Defendant was found guilty by a jury of committing a second degree robbery, contrary to N.J.S.A. 2C:15-1. He was sentenced to three years of probation. As a condition of probation, *313 defendant was required to "serve 364 days in the Salem County Jail, which jail term shall be served without early parole release." Defendant was also ordered to perform 350 hours of community services upon his release from jail. The judge further provided that the sentence would not become final for 10 days to allow the State an opportunity to appeal. The State has filed this appeal pursuant to N.J.S.A. 2C:44-1f(2) and State v. Watson, 183 N.J. Super. 481 (App.Div. 1982). The State essentially contends that the sentence is not in conformity with the New Jersey Code of Criminal Justice. We agree with that contention.
This second degree robbery occurred on July 16, 1983. N.J.S.A. 2C:44-1d creates a presumption of incarceration for second degree offenses occurring after September 21, 1981. See L. 1981, c. 290, § 40; State v. Hodge, 95 N.J. 369, 374 (1984); State v. Morgan, 196 N.J. Super. 1, 4 (App.Div. 1984), cert. den. 99 N.J. 175 (1984). After the judge considered the aggravating and mitigating factors, he was persuaded that defendant should be incarcerated; the only question was where should he be incarcerated. In that connection, the judge observed:
I agree that there is a need for deterring this defendant and others from purse snatchings. I agree that a purse snatching has to be dealt with strongly. And I feel that the sentence I have imposed might be a stronger sentence and still fairer to this defendant than would a sentence to a state institution. I say is stronger, because had I sentenced him to five years and been within the presumptive term of a second not presumptive, then within the limits of a second degree offense, he would only service 11 months and 12 days, pursuant to the parole eligibility table, before he became eligible for parole. If I sentence him to a presumptive term, the earliest eligibility would be one year, three months and 25 days, and the latest would be one year, 10 months and eight days.
The judge did not recognize, however, that in a second degree offense in which the judge has decided to incarcerate (for failure to rebut the presumption within the meaning of N.J.S.A. 2C:44-1d,) the judge must sentence that defendant in accordance with the sentencing range for a second degree offense. Once the judge makes the in/out decision, which is the same as the decision to incarcerate here, he must then decide on the range of sentence.
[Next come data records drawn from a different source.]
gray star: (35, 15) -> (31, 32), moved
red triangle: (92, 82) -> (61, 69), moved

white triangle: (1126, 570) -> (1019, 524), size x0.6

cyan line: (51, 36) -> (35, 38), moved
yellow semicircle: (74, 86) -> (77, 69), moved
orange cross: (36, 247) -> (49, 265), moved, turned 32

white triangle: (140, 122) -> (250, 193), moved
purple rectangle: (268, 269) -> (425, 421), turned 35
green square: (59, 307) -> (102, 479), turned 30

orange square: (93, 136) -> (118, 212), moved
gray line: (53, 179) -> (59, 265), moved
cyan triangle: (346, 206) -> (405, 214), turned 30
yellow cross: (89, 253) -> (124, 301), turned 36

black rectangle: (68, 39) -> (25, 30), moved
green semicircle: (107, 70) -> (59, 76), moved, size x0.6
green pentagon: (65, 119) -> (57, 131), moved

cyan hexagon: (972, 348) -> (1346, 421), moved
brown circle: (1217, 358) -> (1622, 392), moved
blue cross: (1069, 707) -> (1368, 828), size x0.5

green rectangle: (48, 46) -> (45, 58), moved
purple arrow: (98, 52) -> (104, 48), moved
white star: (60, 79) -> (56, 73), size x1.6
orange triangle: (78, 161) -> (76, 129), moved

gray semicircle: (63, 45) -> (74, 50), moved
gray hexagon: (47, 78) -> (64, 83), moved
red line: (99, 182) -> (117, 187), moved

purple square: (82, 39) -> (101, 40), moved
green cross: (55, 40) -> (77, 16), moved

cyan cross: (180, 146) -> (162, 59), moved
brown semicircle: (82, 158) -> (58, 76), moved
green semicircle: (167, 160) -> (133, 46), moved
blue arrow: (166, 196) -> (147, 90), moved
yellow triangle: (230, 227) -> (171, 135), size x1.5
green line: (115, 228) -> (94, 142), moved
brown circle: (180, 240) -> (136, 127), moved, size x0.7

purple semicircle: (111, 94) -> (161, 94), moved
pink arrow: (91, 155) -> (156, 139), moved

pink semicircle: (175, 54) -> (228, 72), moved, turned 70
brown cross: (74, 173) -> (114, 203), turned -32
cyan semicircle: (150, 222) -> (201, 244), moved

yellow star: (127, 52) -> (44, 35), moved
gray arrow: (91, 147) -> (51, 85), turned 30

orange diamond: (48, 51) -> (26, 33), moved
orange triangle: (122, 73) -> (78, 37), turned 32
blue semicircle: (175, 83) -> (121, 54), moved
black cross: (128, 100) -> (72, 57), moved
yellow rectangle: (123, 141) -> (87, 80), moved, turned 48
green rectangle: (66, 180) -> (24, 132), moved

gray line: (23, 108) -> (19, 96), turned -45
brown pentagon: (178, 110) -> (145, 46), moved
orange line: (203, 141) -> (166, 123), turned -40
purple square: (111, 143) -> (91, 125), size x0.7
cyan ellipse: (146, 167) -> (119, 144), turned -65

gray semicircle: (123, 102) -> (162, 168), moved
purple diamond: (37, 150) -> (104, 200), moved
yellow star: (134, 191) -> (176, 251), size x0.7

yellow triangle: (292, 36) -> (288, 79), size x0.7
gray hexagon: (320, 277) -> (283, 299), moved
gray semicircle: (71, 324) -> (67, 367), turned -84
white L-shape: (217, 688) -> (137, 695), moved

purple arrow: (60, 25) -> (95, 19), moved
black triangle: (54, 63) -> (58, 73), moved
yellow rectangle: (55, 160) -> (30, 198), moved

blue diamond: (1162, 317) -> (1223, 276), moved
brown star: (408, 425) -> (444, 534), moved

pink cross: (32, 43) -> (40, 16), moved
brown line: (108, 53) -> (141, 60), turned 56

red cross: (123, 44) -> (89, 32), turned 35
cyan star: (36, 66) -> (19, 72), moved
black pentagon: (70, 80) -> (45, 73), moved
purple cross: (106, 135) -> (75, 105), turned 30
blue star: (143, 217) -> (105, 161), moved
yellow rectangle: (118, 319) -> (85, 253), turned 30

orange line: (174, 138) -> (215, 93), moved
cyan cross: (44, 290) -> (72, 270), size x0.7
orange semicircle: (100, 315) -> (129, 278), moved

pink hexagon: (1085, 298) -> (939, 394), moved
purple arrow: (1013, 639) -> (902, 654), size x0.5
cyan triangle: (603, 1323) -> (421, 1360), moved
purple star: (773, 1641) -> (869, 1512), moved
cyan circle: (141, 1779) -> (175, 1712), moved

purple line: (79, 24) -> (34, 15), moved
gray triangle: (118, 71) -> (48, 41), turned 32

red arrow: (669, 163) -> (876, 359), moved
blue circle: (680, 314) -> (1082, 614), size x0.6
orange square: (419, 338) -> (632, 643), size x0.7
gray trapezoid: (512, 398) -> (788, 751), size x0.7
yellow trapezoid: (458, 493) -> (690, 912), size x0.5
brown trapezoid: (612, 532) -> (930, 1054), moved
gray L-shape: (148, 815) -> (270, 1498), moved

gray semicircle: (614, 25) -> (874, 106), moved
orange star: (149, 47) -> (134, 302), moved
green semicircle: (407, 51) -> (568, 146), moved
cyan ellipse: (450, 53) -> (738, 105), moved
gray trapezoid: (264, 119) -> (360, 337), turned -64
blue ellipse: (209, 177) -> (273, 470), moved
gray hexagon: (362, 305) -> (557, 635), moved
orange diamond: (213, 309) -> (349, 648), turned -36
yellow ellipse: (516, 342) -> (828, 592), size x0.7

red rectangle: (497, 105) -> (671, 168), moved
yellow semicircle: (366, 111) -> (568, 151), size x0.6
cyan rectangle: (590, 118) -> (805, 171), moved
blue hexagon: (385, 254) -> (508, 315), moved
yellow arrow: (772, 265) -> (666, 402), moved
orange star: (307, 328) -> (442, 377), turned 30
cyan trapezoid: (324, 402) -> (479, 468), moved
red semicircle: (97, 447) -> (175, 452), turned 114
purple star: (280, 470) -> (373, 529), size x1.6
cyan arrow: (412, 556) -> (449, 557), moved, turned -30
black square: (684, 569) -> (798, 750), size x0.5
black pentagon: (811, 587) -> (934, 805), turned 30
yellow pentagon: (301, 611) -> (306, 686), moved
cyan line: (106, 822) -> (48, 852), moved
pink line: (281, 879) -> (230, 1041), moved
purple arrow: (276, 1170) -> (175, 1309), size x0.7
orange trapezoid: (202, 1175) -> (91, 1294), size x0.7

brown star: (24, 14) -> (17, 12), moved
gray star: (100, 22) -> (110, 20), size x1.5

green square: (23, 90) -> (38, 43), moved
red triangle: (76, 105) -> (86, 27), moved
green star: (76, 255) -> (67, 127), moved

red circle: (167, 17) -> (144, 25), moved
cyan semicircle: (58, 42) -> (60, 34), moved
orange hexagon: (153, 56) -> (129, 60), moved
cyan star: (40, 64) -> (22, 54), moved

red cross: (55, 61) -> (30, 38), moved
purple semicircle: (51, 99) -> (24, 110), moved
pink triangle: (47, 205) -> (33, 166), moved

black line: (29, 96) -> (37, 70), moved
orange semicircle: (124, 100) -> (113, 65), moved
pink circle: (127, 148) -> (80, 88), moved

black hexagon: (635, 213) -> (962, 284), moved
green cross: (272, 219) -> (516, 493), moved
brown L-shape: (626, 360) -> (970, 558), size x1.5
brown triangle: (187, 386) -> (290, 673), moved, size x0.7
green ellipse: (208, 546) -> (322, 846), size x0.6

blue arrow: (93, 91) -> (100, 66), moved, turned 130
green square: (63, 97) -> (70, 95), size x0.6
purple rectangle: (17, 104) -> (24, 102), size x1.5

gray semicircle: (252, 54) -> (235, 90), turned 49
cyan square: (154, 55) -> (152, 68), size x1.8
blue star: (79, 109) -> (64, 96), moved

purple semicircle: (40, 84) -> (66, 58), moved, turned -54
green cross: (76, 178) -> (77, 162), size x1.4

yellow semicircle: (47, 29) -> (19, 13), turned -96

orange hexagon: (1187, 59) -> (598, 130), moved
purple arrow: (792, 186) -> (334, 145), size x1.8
Where, as here, the judge elects not to *314 sentence to one degree lower, he must then proceed to consider the aggravating and mitigating factors in order to determine the appropriate range of sentence for a second degree offense. Here, the range of sentence would have to be either the presumptive sentence of seven years as established by N.J.S.A. 2C:44-1f, a sentence above the presumptive sentence not to exceed 10 years or a sentence below the presumptive sentence but not less than five years. See N.J.S.A. 2C:43-6a(2). In determining whether to go above or below the presumptive sentence the judge must engage in the process of weighing and evaluating the aggravating and mitigating factors. Also, the judge must consider parole release when determining the appropriate sentence. State v. Heisler, 192 N.J. Super. 586 (App.Div. 1984).
Consequently, we hold that a split sentence pursuant to N.J.S.A. 2C:43-2b(2) for a second degree robbery which carries a presumption of incarceration is illegal where the judge decides imprisonment is necessary. The sentence is vacated and the matter is remanded to the Law Division for resentencing. We do not retain jurisdiction.